Damian Stamer: Unseen 

Through Saturday, Nov. 2

Craven Allen Gallery, Durham

“New Sharon Church Rd. 79” embodies the mystery, revelation, and transience that permeates Unseen, an exhibit by Durham painter Damian Stamer. A small shed doggedly holds the center of the composition. The shed’s sharp edges separate it from the kaleidoscopically blurred landscape that surrounds it. Its entryway, which is no more than a dark stroke of paint, implies that a door was once there but has now been pulled off its hinges. What lies beyond the entrance, and will the momentary chance to find out soon slip away?

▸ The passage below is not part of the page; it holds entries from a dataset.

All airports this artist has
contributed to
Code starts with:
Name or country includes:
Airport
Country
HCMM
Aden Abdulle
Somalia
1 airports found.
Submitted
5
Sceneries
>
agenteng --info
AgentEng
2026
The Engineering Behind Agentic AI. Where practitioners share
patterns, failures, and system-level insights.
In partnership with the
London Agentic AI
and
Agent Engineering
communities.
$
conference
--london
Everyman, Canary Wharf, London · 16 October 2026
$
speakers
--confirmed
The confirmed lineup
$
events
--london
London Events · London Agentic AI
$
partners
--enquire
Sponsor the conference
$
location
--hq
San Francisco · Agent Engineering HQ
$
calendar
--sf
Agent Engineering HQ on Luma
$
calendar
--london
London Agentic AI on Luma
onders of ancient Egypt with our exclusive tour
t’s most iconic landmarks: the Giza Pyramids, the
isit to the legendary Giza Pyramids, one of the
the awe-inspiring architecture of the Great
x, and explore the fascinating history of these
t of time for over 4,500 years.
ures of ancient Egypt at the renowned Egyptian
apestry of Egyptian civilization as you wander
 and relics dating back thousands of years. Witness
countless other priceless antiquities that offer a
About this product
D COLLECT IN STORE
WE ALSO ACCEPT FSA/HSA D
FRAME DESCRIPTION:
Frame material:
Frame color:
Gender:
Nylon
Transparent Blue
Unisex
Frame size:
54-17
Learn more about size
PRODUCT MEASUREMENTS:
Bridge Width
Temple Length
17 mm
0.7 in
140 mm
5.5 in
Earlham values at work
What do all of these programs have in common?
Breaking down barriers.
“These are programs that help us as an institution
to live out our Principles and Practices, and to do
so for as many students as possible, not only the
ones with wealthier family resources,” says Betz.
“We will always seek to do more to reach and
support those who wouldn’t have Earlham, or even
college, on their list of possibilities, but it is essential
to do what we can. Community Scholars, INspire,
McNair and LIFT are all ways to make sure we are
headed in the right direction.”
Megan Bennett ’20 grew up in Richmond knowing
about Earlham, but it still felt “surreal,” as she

Unseen, currently on view at Craven Allen Gallery in Durham, includes multiple works on paper by Stamer. The landscapes and interiors he has sourced from his commutes through rural North Carolina are presented to viewers as a vanitas—a reminder of ephemerality. Although the artist typically reserves watercolors for preliminary studies, here, he deftly uses it to create portals into a world that is often either ignored or misunderstood.

Crumbling barns and old farmhouses littered with moth-eaten mattresses, broken furniture, and artifacts of days gone by have a nostalgic, poetic quality that can hypnotize observers. Stamer recalls first feeling this way as a child looking outside a car window, but now, as an adult, he is also aware of the sometimes grim, likely unknowable history that creates the conditions for scenes like these. The intention of this body of work is to call attention to complexities that are overlooked when we see something familiar.

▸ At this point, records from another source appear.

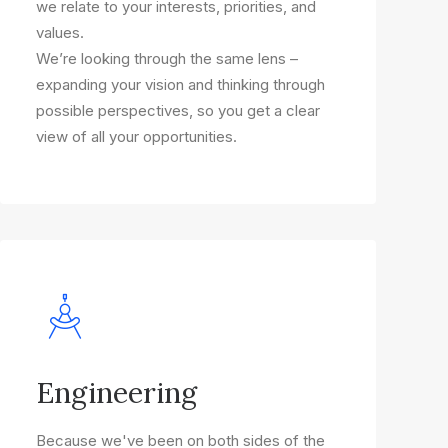
we relate to your interests, priorities, and
values.
We’re looking through the same lens –
expanding your vision and thinking through
possible perspectives, so you get a clear
view of all your opportunities.
Engineering
Because we've been on both sides of the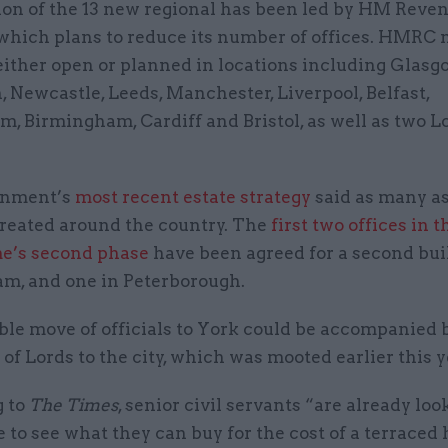
ion of the 13 new regional has been led by HM Reve
which plans to reduce its number of offices. HMRC
either open or planned in locations including Glasg
 Newcastle, Leeds, Manchester, Liverpool, Belfast,
m, Birmingham, Cardiff and Bristol, as well as two 
rnment’s
most recent estate strategy
said as many a
created around the country. The
first two offices in t
e’s second phase
have been agreed for a second bui
m, and one in Peterborough.
le move of officials to York could be accompanied b
of Lords to the city, which was mooted earlier this y
 to
The Times
, senior civil servants “are already loo
to see what they can buy for the cost of a terraced 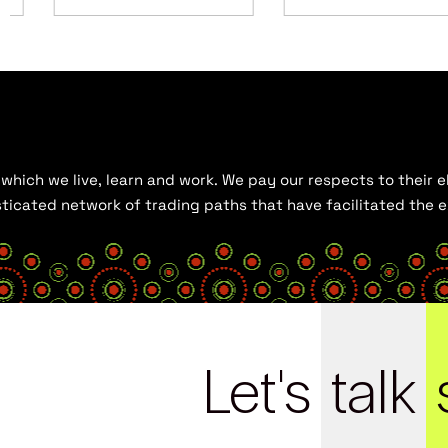
hich we live, learn and work. We pay our respects to their el
histicated network of trading paths that have facilitated the
Let's
talk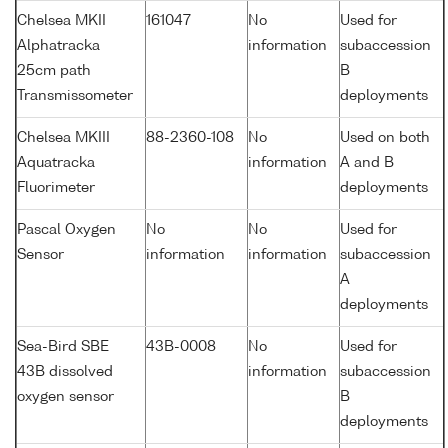
Chelsea MKII
161047
No
Used for
Alphatracka
information
subaccession
25cm path
B
Transmissometer
deployments
Chelsea MKIII
88-2360-108
No
Used on both
Aquatracka
information
A and B
Fluorimeter
deployments
Pascal Oxygen
No
No
Used for
Sensor
information
information
subaccession
A
deployments
Sea-Bird SBE
43B-0008
No
Used for
43B dissolved
information
subaccession
oxygen sensor
B
deployments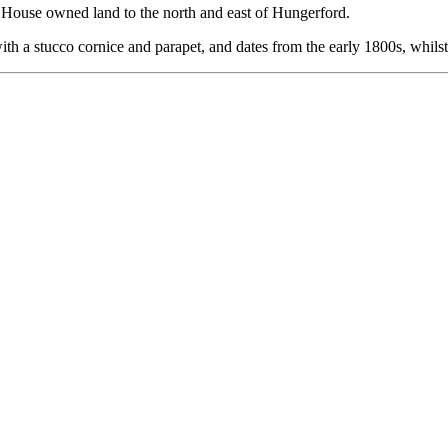
n House owned land to the north and east of Hungerford.
 with a stucco cornice and parapet, and dates from the early 1800s, whilst 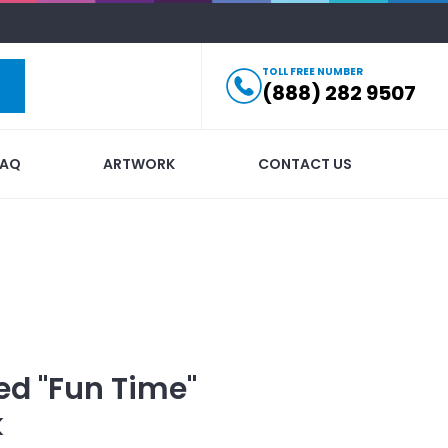
TOLL FREE NUMBER
(888) 282 9507
FAQ
ARTWORK
CONTACT US
ed
"Fun Time"
k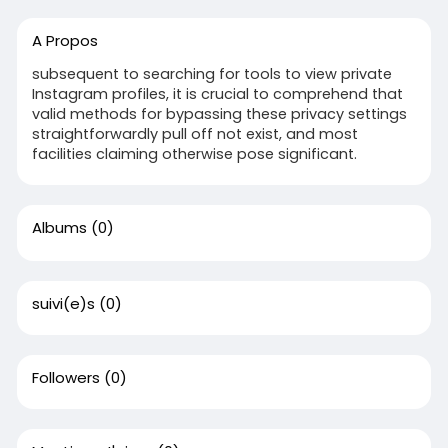
A Propos
subsequent to searching for tools to view private
Instagram profiles, it is crucial to comprehend that
valid methods for bypassing these privacy settings
straightforwardly pull off not exist, and most
facilities claiming otherwise pose significant.
Albums
(0)
suivi(e)s
(0)
Followers
(0)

While “New Sharon Church Rd. 79” and “South Lowell 153” portray haunting beauty through softly bleeding washes of watercolor, pieces like “Horry County MT 8” and “South Lowell MP 27” represent impending erasure. Stamer uses printmaking techniques to layer imposing forms and frenetic lines over otherwise-idyllic pastoral scenes. Interiors such as “Horry County Study 6” and “New Sharon Church Rd. 3” show crowded spaces scratched over with a tangle of colored lines. Will these spaces, which were once home to someone, be lost to decay, spurred by encroaching nature or the “progress” of redevelopment? 

Craven Allen’s quiet, secluded belowground gallery is the ideal space in which to view such layered, intimate work. There is a solemnity in a room with no natural light, and it lends itself quite well to the sobering questions Stamer is posing.

Unseen is Stamer’s first full show of works on paper. Though primarily an oil painter, he picked up watercolors for the first time since his undergraduate studies in a residency at the Budapest Art Factory in 2017. What first seemed like an enticing experiment in pushing an abandoned medium turned into a powerful tool for inquiry. Unseen is a triumph of both technique and content, transporting the viewer far from what is known in a seemingly commonplace vehicle. It is certainly an exhibition to be seen.

Corrections: Damian Stamer lives in Durham, not Raleigh, and his 2017 residency was at the Budapest Art Factory, not the university.